🤖 AI Summary
Autoregressive text-to-image generation suffers from slow inference due to sequential, token-by-token decoding. Existing speculative decoding methods underperform in the image domain, primarily because of the high-dimensional sampling space, difficulty in aligning draft and target model outputs, and insufficient modeling of 2D spatial structure and local dependencies.

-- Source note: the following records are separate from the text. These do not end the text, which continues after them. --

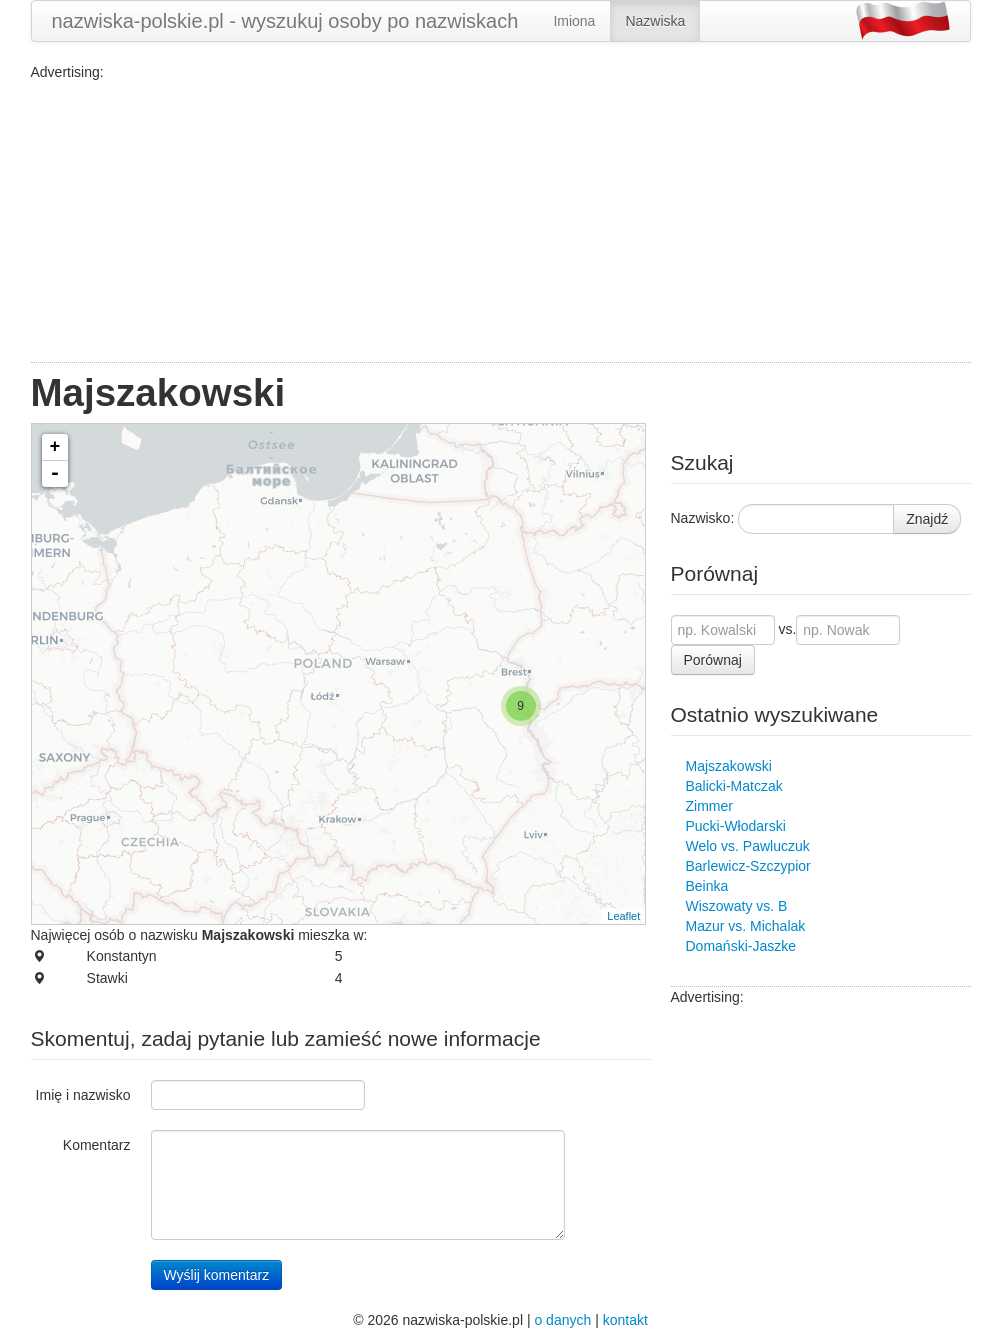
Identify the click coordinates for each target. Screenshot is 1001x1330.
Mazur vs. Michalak (746, 926)
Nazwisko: (703, 518)
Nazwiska (655, 21)
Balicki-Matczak (734, 786)
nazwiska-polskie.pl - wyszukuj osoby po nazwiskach (285, 21)
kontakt (625, 1320)
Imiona (574, 21)
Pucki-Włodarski (736, 826)
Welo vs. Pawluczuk (748, 846)
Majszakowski (729, 766)
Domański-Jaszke (741, 946)
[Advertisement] (501, 222)
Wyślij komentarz (217, 1275)
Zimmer (709, 806)
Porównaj (713, 660)
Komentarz (97, 1145)
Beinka (707, 886)
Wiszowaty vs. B (737, 906)
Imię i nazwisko (83, 1095)
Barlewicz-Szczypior (748, 866)
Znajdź (927, 519)
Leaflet (623, 916)
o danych (562, 1320)
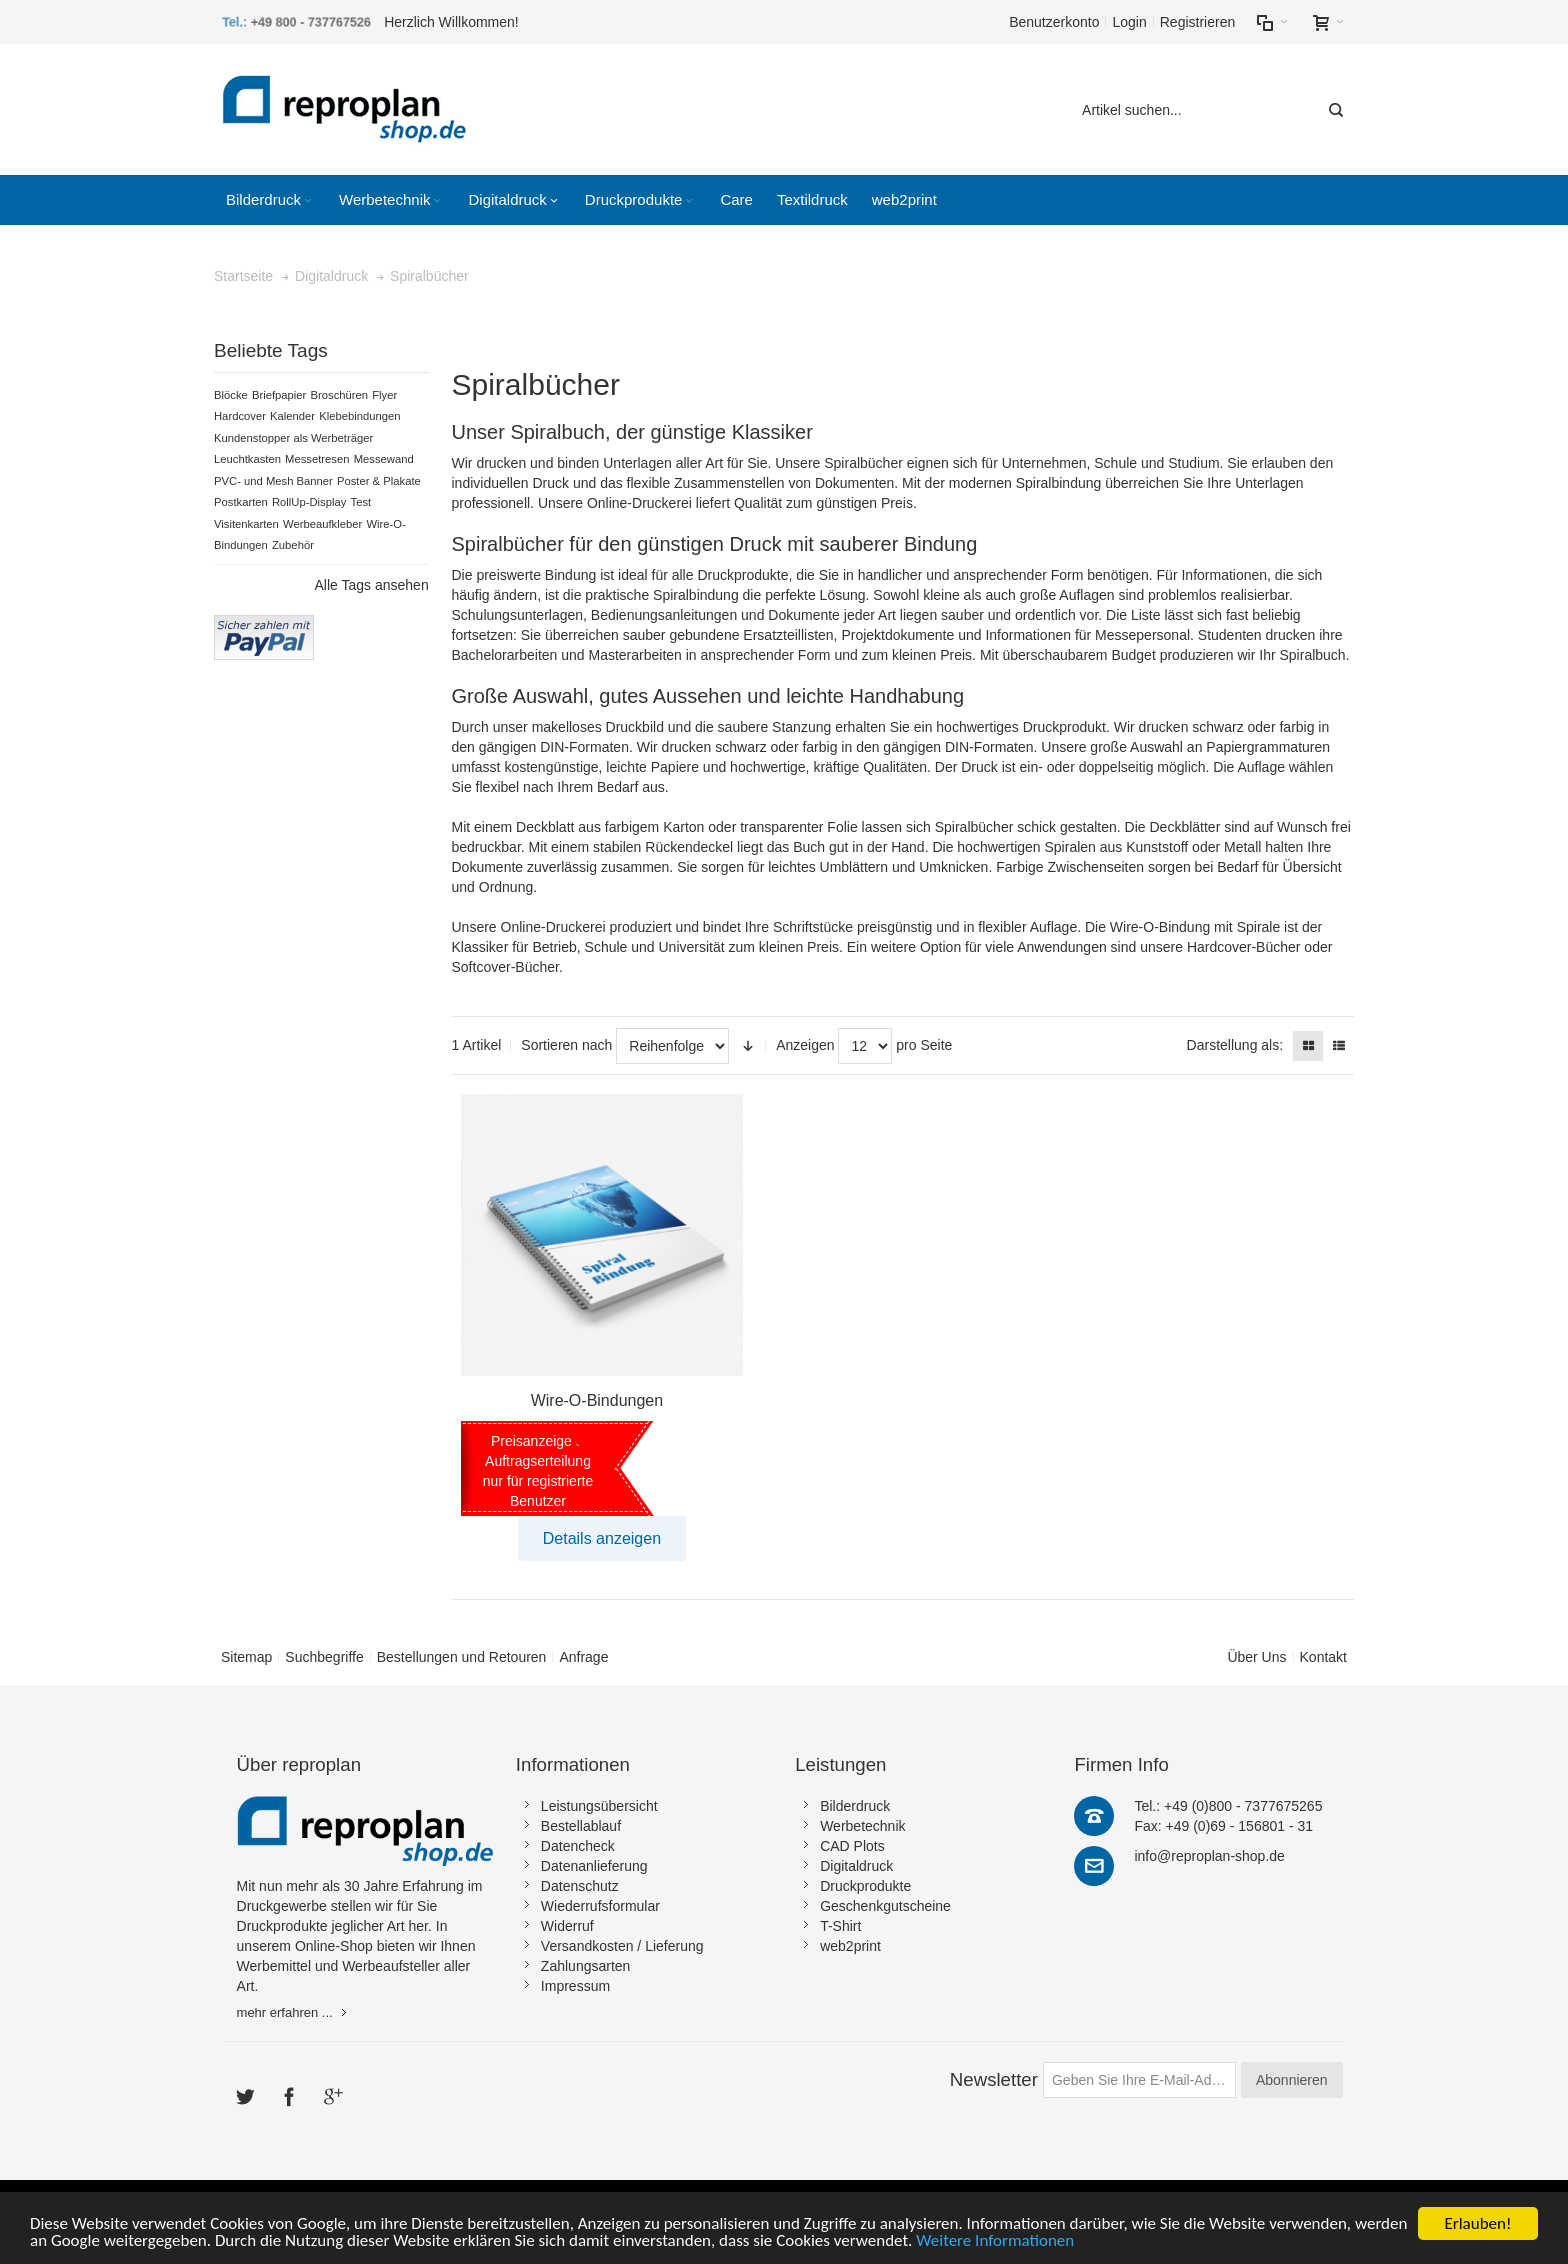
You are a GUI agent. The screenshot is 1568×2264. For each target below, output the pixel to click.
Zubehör (293, 545)
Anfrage (583, 1657)
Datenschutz (580, 1886)
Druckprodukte (865, 1886)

To address these challenges, we propose a spatially aware speculative decoding framework: (1) we introduce 2D positional encoding and local attention into the draft model to enhance its capacity for capturing image structure and improving output consistency; (2) we design a lightweight draft model that collaborates with a large autoregressive target model. Evaluated on multiple benchmarks, our method achieves a 1.71× inference speedup while preserving image fidelity and diversity—marking a significant breakthrough in overcoming the modeling bottlenecks of speculative decoding for image generation.
📝 Abstract
Autoregressive (AR) image generation models are capable of producing high-fidelity images but often suffer from slow inference due to their inherently sequential, token-by-token decoding process. Speculative decoding, which employs a lightweight draft model to approximate the output of a larger AR model, has shown promise in accelerating text generation without compromising quality. However, its application to image generation remains largely underexplored. The challenges stem from a significantly larger sampling space, which complicates the alignment between the draft and target model outputs, coupled with the inadequate use of the two-dimensional spatial structure inherent in images, thereby limiting the modeling of local dependencies. To overcome these challenges, we introduce Hawk, a new approach that harnesses the spatial structure of images to guide the speculative model toward more accurate and efficient predictions. Experimental results on multiple text-to-image benchmarks demonstrate a 1.71x speedup over standard AR models, while preserving both image fidelity and diversity.